L’animateur de ciné-club, de l’amateur éclairé à l’expert ordinaire.
Portrait d'un formateur par et pour l'image

Intervenant : Léo Souillés-Debats, maître de conférences en études cinématographiques à l'Université de Lorraine, Laboratoire lorrain de sciences sociales

La figure de l’animateur de ciné-club est au cœur de l’histoire de l'éducation (populaire) au cinéma en France. Cette conférence se propose de dresser un portrait de ces formateurs par et pour l'image après la Seconde Guerre mondiale en étudiant l’évolution de ces cinéphiles ordinaires au sein d’un mouvement associatif national extrêmement dense et la reconnaissance progressive de leur expertise dont la légitimité repose moins sur un statut social, une situation professionnelle ou un titre académique que sur l’expérience de la séance.

 

mardi 12 mai 2020

Former à l’animation d’un ciné-club : analyse comparative des sessions de formation des fédérations confessionnelles et laïques


Intervenant : Vivien Soldé, doctorant en sociologie, Université de Reims Champagne-Ardenne, Centre d'études et de recherches sur les emplois et les professionnalisations

 

Notre étude propose une réflexion socio-historique sur les stages de formation d’animateurs proposés par les différentes fédérations de ciné-clubs confessionnelles et laïques. Ces sessions avaient plusieurs objectifs : développer les pratiques éducatives des animateurs (présentation d’un film, organisation d’une séance de ciné-club, gestion d’un débat, etc.), compléter leurs connaissances cinématographiques (esthétique, histoire du cinéma, technique, etc.) et parfois leur faire pratiquer la technique via des stages de réalisation. Elles étaient également de formidables moyens de cohésion entre les animateurs d’un même réseau, qu’ils soient à la tête de la fédération ou dans les ciné-clubs qui y sont affiliés.

 

Ainsi, les annonces de ces sessions au sein des revues ou bulletins internes sont de véritables indicateurs de la puissance des réseaux, les idées qu’ils défendent et peuvent également nous éclairer sur la nature des relations entre les différentes organisations. Dès lors, il nous paraît intéressant de dresser une analyse comparative des formations proposées par les diverses fédérations confessionnelles (FLECC, Film et Vie, Film et famille) et laïques (UFOLEIS, FFCC, FFCCJ/Fédération Jean Vigo). Quels contenus et méthodes sont mis en avant ? Est-ce qu’une véritable différence est perceptible entre les approches des fédérations confessionnelles et laïques ? Quels discours sont tenus à propos des formations des autres organisations ?

 

Bibliographie :

-          Gallois, Alice, et Laborderie, Pascal, « Filmer la cinéphilie dans les stages organisés par l’OROLEIS de Toulouse (1960-1990) »,dans Jean-Paul Aubert, Cyril Laverger et Christel Taillibert (dirs), Les représentations de la cinéphilie, revue Cycnos, n°34, 2018, pp.145-164.

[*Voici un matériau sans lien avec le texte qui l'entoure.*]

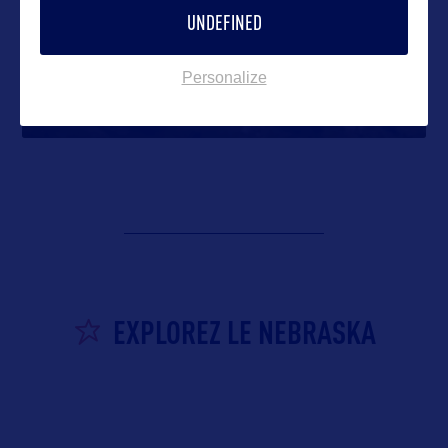
UNDEFINED
Chadron
Personalize
Située à l’extrémité nord-ouest du Nebraska,
Chadron est assez proche des
…
EXPLOREZ LE NEBRASKA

-          Leventopoulos, Mélisande, « La construction collective d’un regard critique : les catholiques et le cinéma dans la France du XXe siècle (1895-1995) ». Thèse de doctorat, Université de Paris VIII, 2013.

-          Palluau, Nicolas, « Former les maîtres au cinéma : les stages UFOLEIS (1949-1959) », dans Frédéric Gimello-Mesplomb, Pascal Laborderie, et Léo Souillés-Debats, La Ligue de l’enseignement et le cinéma : une histoire de l’éducation à l’image, 1945-1989, AFRHC, Paris, 2016, pp. 231-252.

-          Souillés-Debats, Léo, « L’animateur de ciné-club, de l’amateur éclairé à l’expert ordinaire. L’engagement par et pour le cinéma. », dans Figures de l’engagement. Objets, formes, trajectoires, par Jean-Pascal Higelé et Lionel Jacquot, PUN-Éditions universitaires de Lorraine. coll. « Salariat et transformations sociales », Nancy, 2017, pp. 235-257.

-          Souillés-Debats, Léo, « La culture cinématographique du mouvement ciné-club : histoire d’une cinéphilie (1944-1999) ». Thèse de doctorat, Université de Lorraine, 2013.

 

Bibliographie indicative pour l'ensemble du cycle

Baecque, A. de et Frémaux, T., 1995. « La cinéphilie ou l’invention d’une culture ». Vingtième siècle. Revue d’histoire, 46, 1, 133-142.

Chevallier, Jacques et Egly, Max, 1963 (dir.). Regards neufs sur le cinéma. Paris : Seuil.

Darré,Yann, Esquisse d’une sociologie du cinéma, Actes de la recherche en sciences sociales, 2006, 1-2, n ° 161-162, p. 122-136.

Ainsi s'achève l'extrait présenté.